┏━━
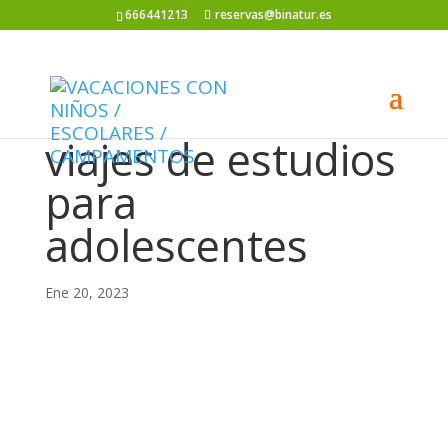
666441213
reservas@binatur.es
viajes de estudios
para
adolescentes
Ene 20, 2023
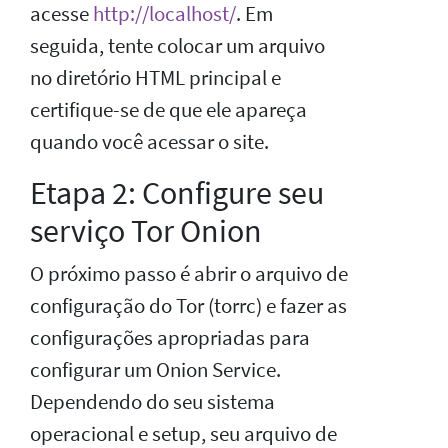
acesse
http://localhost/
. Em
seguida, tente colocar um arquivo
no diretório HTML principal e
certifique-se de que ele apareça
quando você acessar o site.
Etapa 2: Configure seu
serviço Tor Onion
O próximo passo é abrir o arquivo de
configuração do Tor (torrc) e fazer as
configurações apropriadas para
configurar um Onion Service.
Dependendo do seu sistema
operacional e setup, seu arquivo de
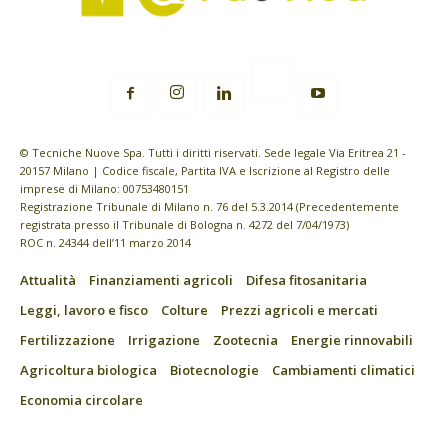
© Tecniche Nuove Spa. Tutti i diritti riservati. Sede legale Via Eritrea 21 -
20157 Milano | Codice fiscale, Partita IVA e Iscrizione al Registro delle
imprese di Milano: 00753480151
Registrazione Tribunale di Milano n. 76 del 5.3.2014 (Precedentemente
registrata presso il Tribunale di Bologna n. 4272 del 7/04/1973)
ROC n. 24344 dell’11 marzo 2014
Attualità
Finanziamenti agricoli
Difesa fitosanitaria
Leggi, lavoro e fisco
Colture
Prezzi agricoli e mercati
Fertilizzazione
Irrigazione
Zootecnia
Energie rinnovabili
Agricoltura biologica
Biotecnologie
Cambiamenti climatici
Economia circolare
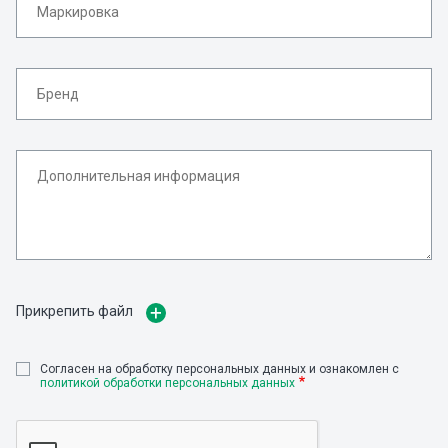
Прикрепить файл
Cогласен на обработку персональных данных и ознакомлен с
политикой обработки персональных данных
┗━━
Work to be completed: Where an entry includes a picture, drop it, and print the rest of the material word for word.

Written answer:
666441213
reservas@binatur.es
viajes de estudios
para
adolescentes
Ene 20, 2023
acesse
http://localhost/
. Em
seguida, tente colocar um arquivo
no diretório HTML principal e
certifique-se de que ele apareça
quando você acessar o site.
Etapa 2: Configure seu
serviço Tor Onion
O próximo passo é abrir o arquivo de
configuração do Tor (torrc) e fazer as
configurações apropriadas para
configurar um Onion Service.
Dependendo do seu sistema
operacional e setup, seu arquivo de
© Tecniche Nuove Spa. Tutti i diritti riservati. Sede legale Via Eritrea 21 -
20157 Milano | Codice fiscale, Partita IVA e Iscrizione al Registro delle
imprese di Milano: 00753480151
Registrazione Tribunale di Milano n. 76 del 5.3.2014 (Precedentemente
registrata presso il Tribunale di Bologna n. 4272 del 7/04/1973)
ROC n. 24344 dell’11 marzo 2014
Attualità
Finanziamenti agricoli
Difesa fitosanitaria
Leggi, lavoro e fisco
Colture
Prezzi agricoli e mercati
Fertilizzazione
Irrigazione
Zootecnia
Energie rinnovabili
Agricoltura biologica
Biotecnologie
Cambiamenti climatici
Economia circolare
Прикрепить файл
Cогласен на обработку персональных данных и ознакомлен с
политикой обработки персональных данных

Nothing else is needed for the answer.